(Beginning of Information supplied)
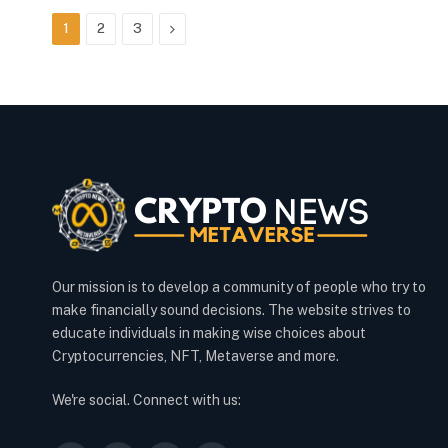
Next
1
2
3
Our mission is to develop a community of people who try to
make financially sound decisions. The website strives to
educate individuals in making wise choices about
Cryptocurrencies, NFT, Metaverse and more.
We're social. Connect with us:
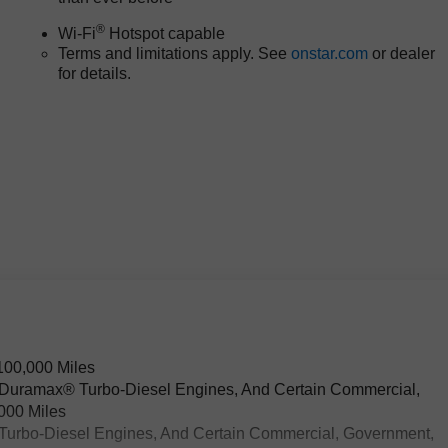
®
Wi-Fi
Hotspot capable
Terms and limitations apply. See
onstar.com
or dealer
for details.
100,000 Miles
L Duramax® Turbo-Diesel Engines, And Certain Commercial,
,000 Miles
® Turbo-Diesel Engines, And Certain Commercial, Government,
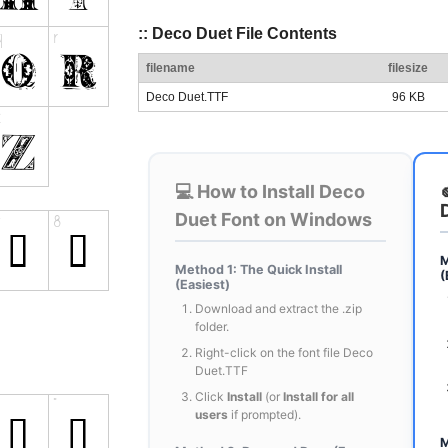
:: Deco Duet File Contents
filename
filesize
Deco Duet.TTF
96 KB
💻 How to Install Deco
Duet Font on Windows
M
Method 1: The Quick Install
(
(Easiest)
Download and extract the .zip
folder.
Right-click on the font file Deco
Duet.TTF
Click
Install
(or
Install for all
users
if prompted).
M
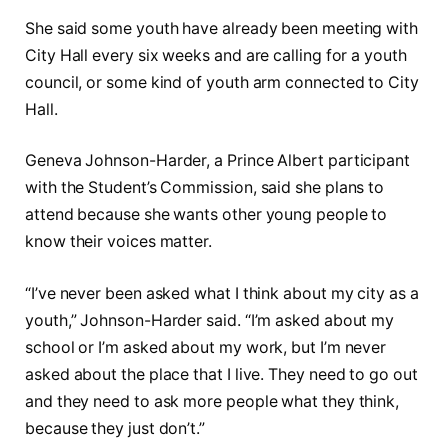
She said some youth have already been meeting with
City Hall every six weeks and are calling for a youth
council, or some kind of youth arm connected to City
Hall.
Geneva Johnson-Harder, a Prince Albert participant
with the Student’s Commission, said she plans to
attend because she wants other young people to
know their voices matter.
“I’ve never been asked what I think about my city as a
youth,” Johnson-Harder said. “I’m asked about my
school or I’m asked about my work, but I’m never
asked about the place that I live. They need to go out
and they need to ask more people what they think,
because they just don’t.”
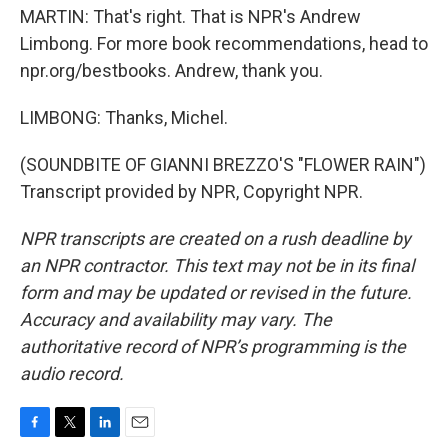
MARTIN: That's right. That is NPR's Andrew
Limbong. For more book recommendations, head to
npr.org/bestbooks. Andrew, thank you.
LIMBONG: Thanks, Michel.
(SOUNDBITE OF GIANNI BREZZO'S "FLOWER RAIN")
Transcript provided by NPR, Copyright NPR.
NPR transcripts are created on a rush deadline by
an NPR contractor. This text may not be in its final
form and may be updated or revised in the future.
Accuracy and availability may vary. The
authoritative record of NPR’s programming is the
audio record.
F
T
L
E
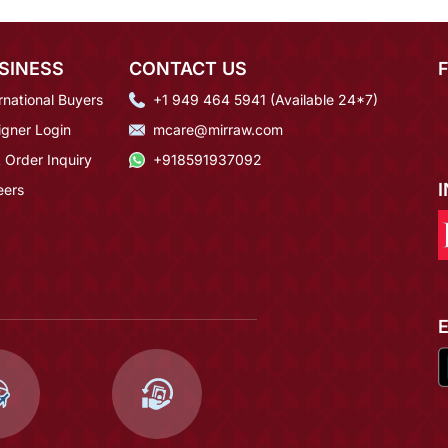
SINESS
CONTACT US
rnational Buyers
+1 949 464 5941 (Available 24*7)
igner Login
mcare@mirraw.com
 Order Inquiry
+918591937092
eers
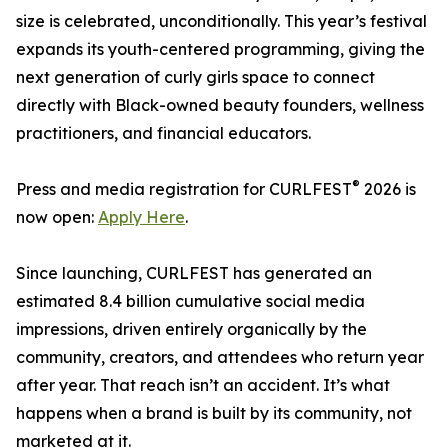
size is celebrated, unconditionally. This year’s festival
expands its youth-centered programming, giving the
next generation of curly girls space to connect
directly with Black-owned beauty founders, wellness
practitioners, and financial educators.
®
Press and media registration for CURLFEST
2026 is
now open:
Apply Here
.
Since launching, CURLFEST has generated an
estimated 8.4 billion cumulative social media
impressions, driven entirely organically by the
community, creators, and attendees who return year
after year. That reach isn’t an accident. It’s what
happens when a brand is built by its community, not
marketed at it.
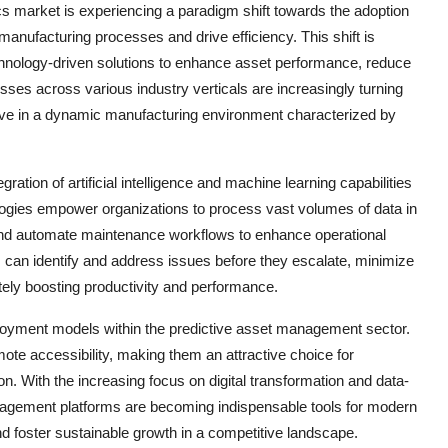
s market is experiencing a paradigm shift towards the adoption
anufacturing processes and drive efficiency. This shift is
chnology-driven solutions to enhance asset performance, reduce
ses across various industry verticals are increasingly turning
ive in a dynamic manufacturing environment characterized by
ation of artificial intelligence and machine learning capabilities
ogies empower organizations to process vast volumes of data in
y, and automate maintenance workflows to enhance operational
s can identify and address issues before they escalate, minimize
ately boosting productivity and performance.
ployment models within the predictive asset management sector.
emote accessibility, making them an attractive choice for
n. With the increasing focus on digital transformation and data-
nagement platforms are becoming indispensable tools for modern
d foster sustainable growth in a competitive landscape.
(End of Information supplied)
Aim of the task: Could you write out all the records exactly, without the pictures?

Answer box:
Next
1
2
3
Our mission is to develop a community of people who try to
make financially sound decisions. The website strives to
educate individuals in making wise choices about
Cryptocurrencies, NFT, Metaverse and more.
We're social. Connect with us:
®
Wi-Fi
Hotspot capable
Terms and limitations apply. See
onstar.com
or dealer
for details.
100,000 Miles
L Duramax® Turbo-Diesel Engines, And Certain Commercial,
,000 Miles
® Turbo-Diesel Engines, And Certain Commercial, Government,
:: Deco Duet File Contents
filename
filesize
Deco Duet.TTF
96 KB
💻 How to Install Deco
Duet Font on Windows
M
Method 1: The Quick Install
(
(Easiest)
Download and extract the .zip
folder.
Right-click on the font file Deco
Duet.TTF
Click
Install
(or
Install for all
users
if prompted).
M
She said some youth have already been meeting with
City Hall every six weeks and are calling for a youth
council, or some kind of youth arm connected to City
Hall.
Geneva Johnson-Harder, a Prince Albert participant
with the Student’s Commission, said she plans to
attend because she wants other young people to
know their voices matter.
“I’ve never been asked what I think about my city as a
youth,” Johnson-Harder said. “I’m asked about my
school or I’m asked about my work, but I’m never
asked about the place that I live. They need to go out
and they need to ask more people what they think,
because they just don’t.”
MARTIN: That's right. That is NPR's Andrew
Limbong. For more book recommendations, head to
npr.org/bestbooks. Andrew, thank you.
LIMBONG: Thanks, Michel.
(SOUNDBITE OF GIANNI BREZZO'S "FLOWER RAIN")
Transcript provided by NPR, Copyright NPR.
NPR transcripts are created on a rush deadline by
an NPR contractor. This text may not be in its final
form and may be updated or revised in the future.
Accuracy and availability may vary. The
authoritative record of NPR’s programming is the
audio record.
F
T
L
E
SINESS
CONTACT US
rnational Buyers
+1 949 464 5941 (Available 24*7)
igner Login
mcare@mirraw.com
 Order Inquiry
+918591937092
eers
size is celebrated, unconditionally. This year’s festival
expands its youth-centered programming, giving the
next generation of curly girls space to connect
directly with Black-owned beauty founders, wellness
practitioners, and financial educators.
®
Press and media registration for CURLFEST
2026 is
now open:
Apply Here
.
Since launching, CURLFEST has generated an
estimated 8.4 billion cumulative social media
impressions, driven entirely organically by the
community, creators, and attendees who return year
after year. That reach isn’t an accident. It’s what
happens when a brand is built by its community, not
marketed at it.
s market is experiencing a paradigm shift towards the adoption
anufacturing processes and drive efficiency. This shift is
chnology-driven solutions to enhance asset performance, reduce
ses across various industry verticals are increasingly turning
ive in a dynamic manufacturing environment characterized by
ation of artificial intelligence and machine learning capabilities
ogies empower organizations to process vast volumes of data in
y, and automate maintenance workflows to enhance operational
s can identify and address issues before they escalate, minimize
ately boosting productivity and performance.
ployment models within the predictive asset management sector.
emote accessibility, making them an attractive choice for
n. With the increasing focus on digital transformation and data-
nagement platforms are becoming indispensable tools for modern
d foster sustainable growth in a competitive landscape.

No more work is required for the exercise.